Shop prices fall 1.9% in July to mark fifteenth consecutive month of deflation
Shop prices fell for the fifteenth consecutive month in July to mark the deepest level of deflation since 2006.
Figures released by the British Retail Consortium and Nielsen in their monthly index show that shop prices dropped by 1.9% compared to a year earlier. The decline follows a 1.8% fall in June.
Food prices edged up 0.3%, the smallest rise ever recorded by the index, as supermarkets continued to implement deep discounts.
BRC director general Helen Dickinson said: "The lowest ever recorded food inflation will be particularly welcomed by the lowest income households who typically spend around a third of their expenditure on food. Deep and widespread discounting across the grocery sector is intensifying with prices falling almost one per cent month-on-month – another record jump. After accounting for the use of multi-buys and vouchers, food prices are falling."
Meanwhile, non-food reported deceleration in deflation of 3.3% from 3.4% in June as retailers maintained the level and depth of price cuts and promotions to drive footfall over the summer holiday period.

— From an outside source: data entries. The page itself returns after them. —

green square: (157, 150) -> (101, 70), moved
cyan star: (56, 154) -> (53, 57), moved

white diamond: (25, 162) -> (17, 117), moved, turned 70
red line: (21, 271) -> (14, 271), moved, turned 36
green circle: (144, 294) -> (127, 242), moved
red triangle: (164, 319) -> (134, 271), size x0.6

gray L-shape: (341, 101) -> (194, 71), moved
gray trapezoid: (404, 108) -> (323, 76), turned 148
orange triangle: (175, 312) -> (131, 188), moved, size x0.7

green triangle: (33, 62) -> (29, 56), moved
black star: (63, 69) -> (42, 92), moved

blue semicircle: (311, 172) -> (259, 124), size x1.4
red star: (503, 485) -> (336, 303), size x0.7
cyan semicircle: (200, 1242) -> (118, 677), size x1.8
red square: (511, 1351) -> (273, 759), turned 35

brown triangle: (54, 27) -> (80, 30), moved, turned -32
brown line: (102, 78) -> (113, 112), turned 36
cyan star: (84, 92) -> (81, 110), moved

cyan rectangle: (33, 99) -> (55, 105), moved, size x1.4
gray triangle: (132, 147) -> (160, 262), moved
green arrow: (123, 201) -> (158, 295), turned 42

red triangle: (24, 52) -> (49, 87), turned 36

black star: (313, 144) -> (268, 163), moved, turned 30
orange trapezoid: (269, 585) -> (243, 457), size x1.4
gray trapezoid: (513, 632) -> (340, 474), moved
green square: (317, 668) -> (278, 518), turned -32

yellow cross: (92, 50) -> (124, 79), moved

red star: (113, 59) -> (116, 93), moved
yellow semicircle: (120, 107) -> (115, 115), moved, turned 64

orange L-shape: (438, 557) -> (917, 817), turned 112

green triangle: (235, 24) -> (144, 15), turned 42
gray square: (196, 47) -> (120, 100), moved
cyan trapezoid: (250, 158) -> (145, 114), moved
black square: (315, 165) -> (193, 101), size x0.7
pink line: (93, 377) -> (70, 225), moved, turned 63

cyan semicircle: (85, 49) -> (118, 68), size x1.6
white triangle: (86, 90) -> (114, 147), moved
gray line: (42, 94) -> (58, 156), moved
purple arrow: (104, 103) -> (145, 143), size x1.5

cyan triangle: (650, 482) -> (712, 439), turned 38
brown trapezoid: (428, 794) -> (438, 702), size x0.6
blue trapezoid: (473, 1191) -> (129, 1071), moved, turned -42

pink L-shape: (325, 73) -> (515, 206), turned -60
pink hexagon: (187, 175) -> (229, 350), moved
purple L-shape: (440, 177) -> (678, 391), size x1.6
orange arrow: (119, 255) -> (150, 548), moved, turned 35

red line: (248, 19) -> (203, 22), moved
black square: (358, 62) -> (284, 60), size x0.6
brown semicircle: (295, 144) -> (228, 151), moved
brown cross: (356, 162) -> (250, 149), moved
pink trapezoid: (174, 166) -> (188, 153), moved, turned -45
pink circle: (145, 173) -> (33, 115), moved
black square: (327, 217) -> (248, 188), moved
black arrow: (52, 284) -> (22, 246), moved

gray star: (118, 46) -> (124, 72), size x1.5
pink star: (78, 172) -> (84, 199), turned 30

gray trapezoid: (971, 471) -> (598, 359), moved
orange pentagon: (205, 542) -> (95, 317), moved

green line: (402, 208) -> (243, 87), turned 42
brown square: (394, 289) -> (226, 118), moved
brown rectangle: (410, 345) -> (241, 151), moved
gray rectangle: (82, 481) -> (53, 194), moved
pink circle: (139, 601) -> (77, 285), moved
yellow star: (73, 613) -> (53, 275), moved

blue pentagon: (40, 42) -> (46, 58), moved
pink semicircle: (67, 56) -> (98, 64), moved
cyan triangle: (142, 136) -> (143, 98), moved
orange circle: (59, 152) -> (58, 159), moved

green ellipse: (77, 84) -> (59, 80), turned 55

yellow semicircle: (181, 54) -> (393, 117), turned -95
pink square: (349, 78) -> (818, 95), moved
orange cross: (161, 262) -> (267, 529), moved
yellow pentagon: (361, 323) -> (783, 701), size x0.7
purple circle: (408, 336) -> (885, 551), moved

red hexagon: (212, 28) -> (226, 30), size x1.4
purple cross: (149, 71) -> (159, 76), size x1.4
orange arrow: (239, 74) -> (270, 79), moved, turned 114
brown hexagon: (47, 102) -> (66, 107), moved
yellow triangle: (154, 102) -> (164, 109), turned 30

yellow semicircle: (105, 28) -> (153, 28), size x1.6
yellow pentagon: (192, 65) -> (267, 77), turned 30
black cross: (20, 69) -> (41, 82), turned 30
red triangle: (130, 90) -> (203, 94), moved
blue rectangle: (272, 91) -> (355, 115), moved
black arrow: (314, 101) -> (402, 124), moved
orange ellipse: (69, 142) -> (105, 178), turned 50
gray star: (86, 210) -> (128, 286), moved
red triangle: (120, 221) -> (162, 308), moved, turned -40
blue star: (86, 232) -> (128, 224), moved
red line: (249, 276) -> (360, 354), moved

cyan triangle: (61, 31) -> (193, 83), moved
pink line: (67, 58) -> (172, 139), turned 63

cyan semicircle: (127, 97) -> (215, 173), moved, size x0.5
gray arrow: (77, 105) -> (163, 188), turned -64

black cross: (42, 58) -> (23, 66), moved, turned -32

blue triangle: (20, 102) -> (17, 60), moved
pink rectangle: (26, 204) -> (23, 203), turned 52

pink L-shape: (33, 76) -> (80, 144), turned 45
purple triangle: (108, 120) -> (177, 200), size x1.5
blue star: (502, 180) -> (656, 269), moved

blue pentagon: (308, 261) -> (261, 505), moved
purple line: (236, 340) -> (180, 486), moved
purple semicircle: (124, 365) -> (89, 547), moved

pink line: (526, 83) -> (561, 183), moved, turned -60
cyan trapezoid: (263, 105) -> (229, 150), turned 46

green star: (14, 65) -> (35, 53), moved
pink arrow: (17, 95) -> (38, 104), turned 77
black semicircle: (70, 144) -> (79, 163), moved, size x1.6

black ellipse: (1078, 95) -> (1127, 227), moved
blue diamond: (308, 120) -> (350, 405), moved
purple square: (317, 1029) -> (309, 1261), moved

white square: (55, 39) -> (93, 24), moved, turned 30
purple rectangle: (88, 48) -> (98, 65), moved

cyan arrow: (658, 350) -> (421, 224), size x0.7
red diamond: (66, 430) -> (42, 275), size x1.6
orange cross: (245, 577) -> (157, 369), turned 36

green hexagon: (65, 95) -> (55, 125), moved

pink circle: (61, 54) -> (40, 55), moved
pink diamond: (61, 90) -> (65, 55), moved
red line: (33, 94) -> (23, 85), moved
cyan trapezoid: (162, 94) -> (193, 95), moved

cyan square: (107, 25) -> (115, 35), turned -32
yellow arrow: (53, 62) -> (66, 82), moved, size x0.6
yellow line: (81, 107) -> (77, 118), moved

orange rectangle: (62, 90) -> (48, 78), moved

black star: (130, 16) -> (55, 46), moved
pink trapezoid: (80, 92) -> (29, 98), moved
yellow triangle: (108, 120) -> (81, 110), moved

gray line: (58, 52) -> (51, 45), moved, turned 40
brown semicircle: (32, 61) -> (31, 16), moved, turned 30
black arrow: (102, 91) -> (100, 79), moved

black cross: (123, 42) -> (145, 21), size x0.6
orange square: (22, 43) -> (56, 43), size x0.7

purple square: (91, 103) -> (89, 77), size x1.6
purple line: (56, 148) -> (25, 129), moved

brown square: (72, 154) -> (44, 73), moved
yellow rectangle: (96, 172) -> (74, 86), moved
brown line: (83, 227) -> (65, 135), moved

Dickinson added: “Against a backdrop of stable commodity markets, the stronger sterling making imports cheaper and wavering retail spending, current levels of deflation are expected to continue.
"Structural changes in retail are challenging existing business models which in many cases are squeezing margins while other costs, such as business rates, continue to rise. While we know retailers will be working hard to sustain low prices, continued support from Government will be key to maintaining a sustained recovery in the economy.”